Let me begin this post by saying that I like the new Common Core standards and think that they can have a profound impact – for the better – on how reading is taught in this country. I am a firm believer that lifting the expectations for student performance and helping students be better readers and writers is a very good thing. Based on what I hear from teachers across the country, I have to say though, that there seems to be a lot of misinformation about what teaching reading will look like as we move to the Common Core. I have even heard high school teachers say that we will now ask kids to read really hard and complex text and if they can’t do it, “oh well….it’s what the standards require.” While the standards do require students, particularly from 4th grade up to “stretch” to read more complex text at higher lexile levels, we will still need to structure our lessons around what we know is effective reading practice. The standards are very clear that while they have set the “bar” high for the outcome of learning, the HOW of instruction is still left to the teacher.

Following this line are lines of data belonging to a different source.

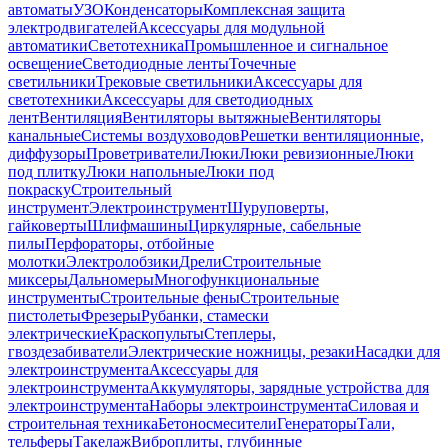
автоматы
УЗО
Конденсаторы
Комплексная защита
электродвигателей
Аксессуары для модульной
автоматики
Светотехника
Промышленное и сигнальное
освещение
Светодиодные ленты
Точечные
светильники
Трековые светильники
Аксессуары для
светотехники
Аксессуары для светодиодных
лент
Вентиляция
Вентиляторы вытяжные
Вентиляторы
канальные
Системы воздуховодов
Решетки вентиляционные,
диффузоры
Проветриватели
Люки
Люки ревизионные
Люки
под плитку
Люки напольные
Люки под
покраску
Строительный
инструмент
Электроинструмент
Шуруповерты,
гайковерты
Шлифмашины
Циркулярные, сабельные
пилы
Перфораторы, отбойные
молотки
Электролобзики
Дрели
Строительные
миксеры
Дальномеры
Многофункциональные
инструменты
Строительные фены
Строительные
пистолеты
Фрезеры
Рубанки, стамески
электрические
Краскопульты
Степлеры,
гвоздезабиватели
Электрические ножницы, резаки
Насадки для
электроинструмента
Аксессуары для
электроинструмента
Аккумуляторы, зарядные устройства для
электроинструмента
Наборы электроинструмента
Силовая и
строительная техника
Бетоносмесители
Генераторы
Тали,
тельферы
Такелаж
Виброплиты, глубинные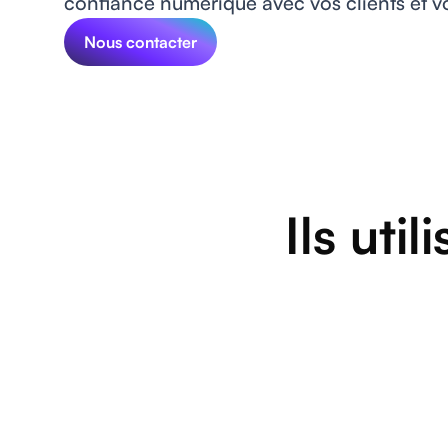
confiance numérique avec vos clients et vo
Nous contacter
Ils uti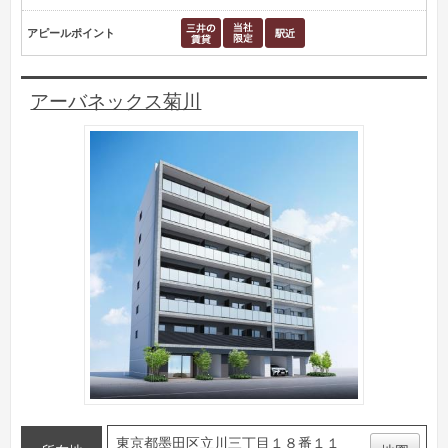
アピールポイント
アーバネックス菊川
東京都墨田区立川三丁目１８番１１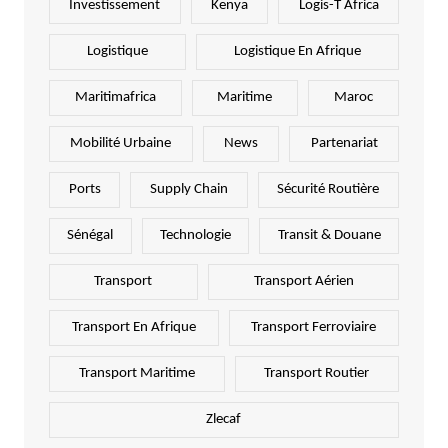
Investissement
Kenya
Logis-T Africa
Logistique
Logistique En Afrique
Maritimafrica
Maritime
Maroc
Mobilité Urbaine
News
Partenariat
Ports
Supply Chain
Sécurité Routière
Sénégal
Technologie
Transit & Douane
Transport
Transport Aérien
Transport En Afrique
Transport Ferroviaire
Transport Maritime
Transport Routier
Zlecaf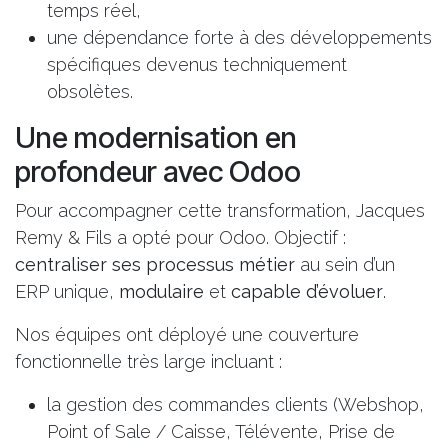
temps réel,
une dépendance forte à des développements
spécifiques devenus techniquement
obsolètes.
Une modernisation en
profondeur avec Odoo
Pour accompagner cette transformation, Jacques
Remy & Fils a opté pour Odoo. Objectif :
centraliser ses processus métier
au sein d’un
ERP unique,
modulaire
et
capable d’évoluer
.
Nos équipes ont déployé une couverture
fonctionnelle très large incluant :
la gestion des commandes clients (Webshop,
Point of Sale / Caisse, Télévente, Prise de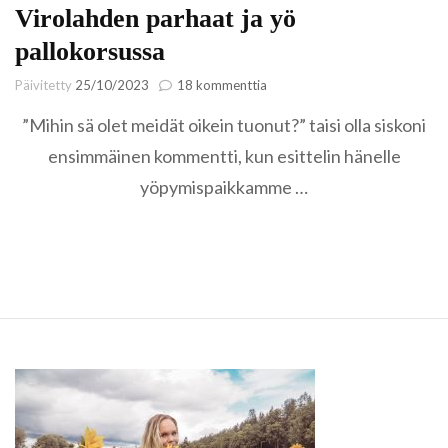
Virolahden parhaat ja yö
pallokorsussa
artikkeliin
Päivitetty
25/10/2023
18 kommenttia
Virolahden
”Mihin sä olet meidät oikein tuonut?” taisi olla siskoni
parhaat
ja
ensimmäinen kommentti, kun esittelin hänelle
yö
yöpymispaikkamme …
pallokorsussa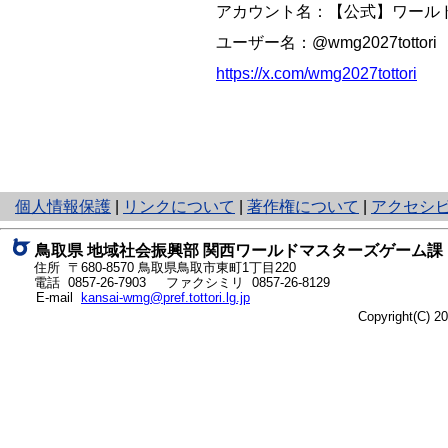
アカウント名：【公式】ワールド
ユーザー名：@wmg2027tottori
https://x.com/wmg2027tottori
と
個人情報保護
|
リンクについて
|
著作権について
|
アクセシ
り
ネ
鳥取県 地域社会振興部 関西ワールドマスターズゲーム課
ッ
住所 〒680-8570
鳥取県鳥取市東町1丁目220
ト
電話
0857-26-7903
ファクシミリ 0857-26-8129
E-mail
kansai-wmg@pref.tottori.lg.jp
へ
Copyright(C) 
の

We have never known more about good reading instruction so we must not “miss the boat” when it comes to using what we know works to build strong readers. Beginning readers still need strong phonemic awareness and systematic phonics instruction to become effective decoders during their beginning years. Intermediate readers will still need to practice and practice their reading skills until they are fluent readers. Middle and high school readers must learn to have not only basic comprehension when they read a text but they must also learn to process at the higher levels of comprehension including questioning the content and comparing to multiple perspectives. None of this has changed.
The Common Core standards will require us to use all that we know from research to provide that solid foundation and then build on that to reach even higher levels of performance. That is a tall order all by itself so we must not abandon what we have learned about effective reading instruction over the years. Instead, we must create solid weaves beneath our students so we can take them higher and deeper.